Zur Erinnerung an dieses Ereignis bietet die BStU-Außenstelle Leipzig zwei Sonderführungen durch das Archiv des ehemaligen Staatssicherheitsdienstes der Bezirksverwaltung Leipzig an. – Innerhalb der zweistündigen Führung erhalten die Teilnehmer Einblicke in die Struktur und Arbeitsweise des Geheimdienstes der DDR. Anhand von Einzelbeispielen wird über Fluchten und Fluchtversuche, Schicksale, die sich im Schatten der „Mauer“ abspielten, erzählt.

Übrigens ein Thema, das zu den oft schon wieder vergessenen Vorkapiteln des 9. Oktober 1989 gehört. Gerade im ersten Halbjahr 1989 zeigte sich, welche verhehrenden Auswirkungen die diversen Reaktionen der DDR-Staatsführung auf die politischen Veränderungen im Gefolge der Gorbatschowschen Prestroika hatten: Die Zahl der Ausreiseanträge schnellte in die Höhe. Und um sich Luft zu verschaffen, genehmigte die Staatsführung allein zwischen Dezember 1988 und August 1989 86.150 Anträge.
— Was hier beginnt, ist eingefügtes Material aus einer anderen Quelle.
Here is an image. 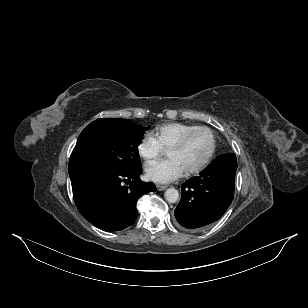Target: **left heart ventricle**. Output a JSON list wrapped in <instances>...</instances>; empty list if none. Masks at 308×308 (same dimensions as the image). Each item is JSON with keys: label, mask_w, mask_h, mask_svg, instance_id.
<instances>
[{"label": "left heart ventricle", "mask_w": 308, "mask_h": 308, "mask_svg": "<svg viewBox=\"0 0 308 308\" xmlns=\"http://www.w3.org/2000/svg\"><path fill=\"white\" fill-rule=\"evenodd\" d=\"M212 147V137L207 131L194 134L186 145L178 150H167L169 158L177 159L185 171L202 163Z\"/></svg>", "instance_id": "left-heart-ventricle-1"}]
</instances>
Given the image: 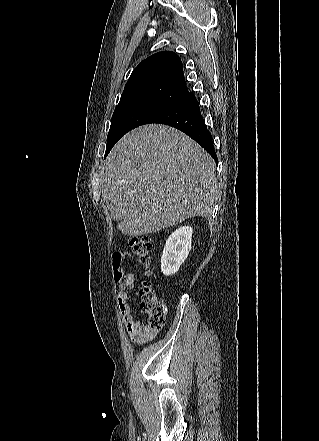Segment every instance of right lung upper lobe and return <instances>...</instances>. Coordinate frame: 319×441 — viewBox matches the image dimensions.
Listing matches in <instances>:
<instances>
[{"instance_id": "1", "label": "right lung upper lobe", "mask_w": 319, "mask_h": 441, "mask_svg": "<svg viewBox=\"0 0 319 441\" xmlns=\"http://www.w3.org/2000/svg\"><path fill=\"white\" fill-rule=\"evenodd\" d=\"M187 93L179 56L172 51H162L143 60L133 70L119 104L138 98H157L174 104Z\"/></svg>"}]
</instances>
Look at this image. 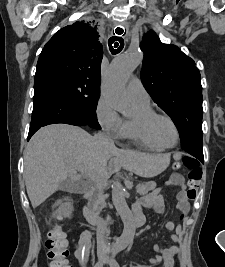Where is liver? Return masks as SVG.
<instances>
[{
    "mask_svg": "<svg viewBox=\"0 0 225 267\" xmlns=\"http://www.w3.org/2000/svg\"><path fill=\"white\" fill-rule=\"evenodd\" d=\"M71 159L72 162H68ZM112 159L111 165L107 161ZM149 156L122 151L115 145H103L82 128L51 124L38 130L24 153V178L33 208L38 207L57 189L60 182L79 179L80 171L96 181L99 173L111 174L112 167H123L146 176L143 164Z\"/></svg>",
    "mask_w": 225,
    "mask_h": 267,
    "instance_id": "6515ba94",
    "label": "liver"
}]
</instances>
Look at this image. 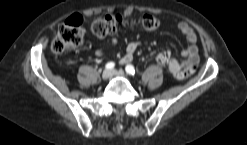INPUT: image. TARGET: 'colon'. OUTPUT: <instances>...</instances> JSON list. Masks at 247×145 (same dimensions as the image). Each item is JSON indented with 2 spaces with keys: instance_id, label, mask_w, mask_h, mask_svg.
Returning a JSON list of instances; mask_svg holds the SVG:
<instances>
[{
  "instance_id": "5ec220e1",
  "label": "colon",
  "mask_w": 247,
  "mask_h": 145,
  "mask_svg": "<svg viewBox=\"0 0 247 145\" xmlns=\"http://www.w3.org/2000/svg\"><path fill=\"white\" fill-rule=\"evenodd\" d=\"M139 25L146 31H154L159 27V21L150 14H145L131 21ZM129 21L120 14H108L94 19L90 25V31L96 37H105L107 35L116 34L123 30ZM84 28L82 18L75 15L65 22L59 28L57 35L51 43V49L55 54H63L72 51L83 41ZM159 63L167 65L170 57L167 53H162L157 57ZM195 70L183 73L177 72L178 78H184L193 75Z\"/></svg>"
}]
</instances>
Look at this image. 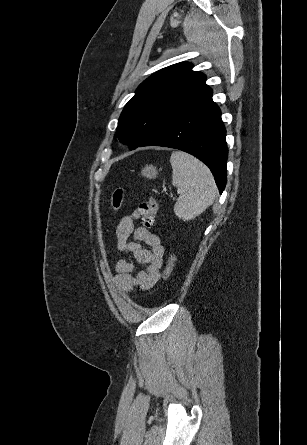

Viel zu wenig, um die wachsende Flut der Ausreisewünsche zu kanalisieren.
Während Erich Honecker einen Tag nach dem üblichen Feiern des 13. Augustes noch seinen legendären Satz (frei nach Bebel) sagte: „Den Sozialismus in seinem Lauf hält weder Ochs noch Esel auf“, fand am 19. August das Grenzfest bei Sopron statt und über 600 DDR-Bürger nutzen die Gelegenheit, über Ungarns Grenze in den Westen zu flüchten.

Erst im September wurde aus der Losung „Wir wollen raus“ auf den Spontandemos nach dem Friedensgebet in der Nikolaikirche die Losung „Wir bleiben hier!“. Nicht grundlos wurden parallel die ersten Bürgerinitiativen wie das „Neue Forum“ gegründet. Die Bürgeraktivisten kehrten die jahrelang erlebte Ohnmacht einfach um und stellten jetzt Forderungen auf an eine Staatsmacht, die die Erstarrung zur Doktrin erhoben hatte.

Der Rest ist bekannt. Geöffnet wurde die Mauer zwar erst am 9. November. Aber gerade in der Rückschau wird deutlich, dass alle Ereignisse des Jahres darauf zuliefen.

Auf 20 großformatigen Plakaten zeigt die Ausstellung „Die Mauer“ in der BstU-Außenstelle die Geschichte der Berliner Mauer und der innerdeutschen Grenze. Dabei werden Fotos und Dokumente aus Zeitungsarchiven von „Bild“ und „Die Welt“ gezeigt, dies teilweise erstmals wieder nach Jahrzehnten.

Die Ausstellung „Die Mauer – Eine Grenze durch Deutschland“ ist bis zum 31. Dezember zu sehen.

Die Führungen unter dem Titel „Eingesperrt und überwacht – Zum Gedenken an den 50. Jahrestag des Mauerbaus“, gibt es am Samstag, 13. August, um 10:00 und 13:00 Uhr in der BStU-Außenstelle Leipzig, Dittrichring 24.